In 2008 Kellett built a prototype that worked well even though the figures he had been given about the amount of waste coming down the river were grossly underestimated. With the machine operating, people began to notice the harbour was much clearer so a group of businesses and stakeholders around the harbour, called the Waterfront Partnership of Baltimore, raised the money for a permanent version that was bigger, stronger and faster (and had eyes).

Mr Trash Wheel has been removing waste from the mouth of the Jones Falls River in Baltimore since 2014

Image credit: Mr Trash Wheel

The permanent version was installed in 2014 and has since collected 1,230 tonnes of waste including 1,060,924 plastic bottles, 701,662 plastic bags, 1,161,782 polystyrene containers, a beer keg, a guitar and a python. The larger items make for interesting light-hearted stats but they also reflect some of the challenges the project has faced, mostly concerning robustness. “We’ve seen a couple of what they call thousand-year storms in the last couple of years, some crazy flooding,” says Kellett. “In that type of flow the debris is coming down at an incredible rate, so at that point it’s more about survivability and the machine has done extremely well. We’ve only had to replace the booms once in six years.”

To survive and be effective the booms need to strike a balance between robustness and buoyancy. So Kellett reinforced them with polyethylene strapping and attached a metal chain to the bottom of the barrier, just over half a metre below the surface. To add buoyancy he fixed moulded floats along the top of the boom. Another important factor was the angle of the boom. “Instead of blocking the flow, you want to guide the material to the side using the current,” he says, “so you want a pretty steep angle on it.”

Mr Trash Wheel has now been joined by Professor Trash Wheel and Captain Trash Wheel, with another member of the family due to come on line this year. The rapid expansion means plans to make Baltimore’s harbour swimmable and fishable this year could still be viable. But more than just a practical solution, the colourful Trash Wheel family has become something of an icon, raising awareness and encouraging education about the issues of waste plastic, which Kellett believes is crucial.

“To think we can technologically solve the problem by collecting plastic before it gets to the ocean is a delusion,” he says. “It’s just as important to draw attention to the problem and approach it from many different angles, like developing policies, educating the public and developing replacements for single-use plastics. It would be nice to envisage a world where we didn’t need things like Trash Wheels or Interceptors in the first place.”

Facts and figures

Plastic pollution

In 2016 the world produced 320 million tonnes of plastic.
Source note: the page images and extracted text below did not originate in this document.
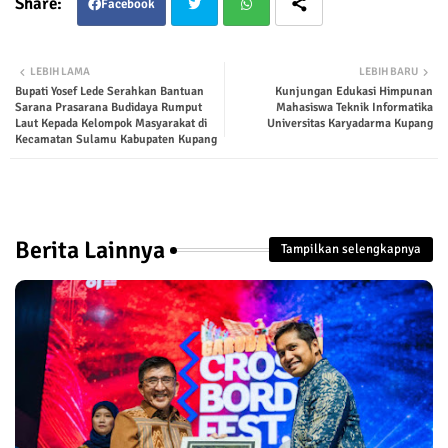
Facebook
Twit
Wha
LEBIH LAMA
LEBIH BARU
Bupati Yosef Lede Serahkan Bantuan
Kunjungan Edukasi Himpunan
ter
tsap
Sarana Prasarana Budidaya Rumput
Mahasiswa Teknik Informatika
Laut Kepada Kelompok Masyarakat di
Universitas Karyadarma Kupang
p
Kecamatan Sulamu Kabupaten Kupang
Berita Lainnya
Tampilkan selengkapnya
This is set to double by 2034.

Every day approximately eight million pieces of plastic pollution find their way into our oceans.

There may now be around 5.25 trillion macro and microplastic pieces floating in the open ocean, weighing up to 269,000 tonnes.

Plastic pollution can now be found on every beach in the world.

Approximately 5,000 items of marine plastic pollution have been found per mile of beach in the UK.

Recent studies have revealed marine plastic pollution in 100 per cent of marine turtles, 59 per cent of whales, 36 per cent of seals and 40 per cent of seabird species examined.

A plastic bottle can last for 450 years in the marine environment.

Because of plastic’s durability, every piece of plastic that has ever been produced is still with us in some form.

A plastic bag is used on average for 15 minutes, yet could take between 100-300 years to fragment.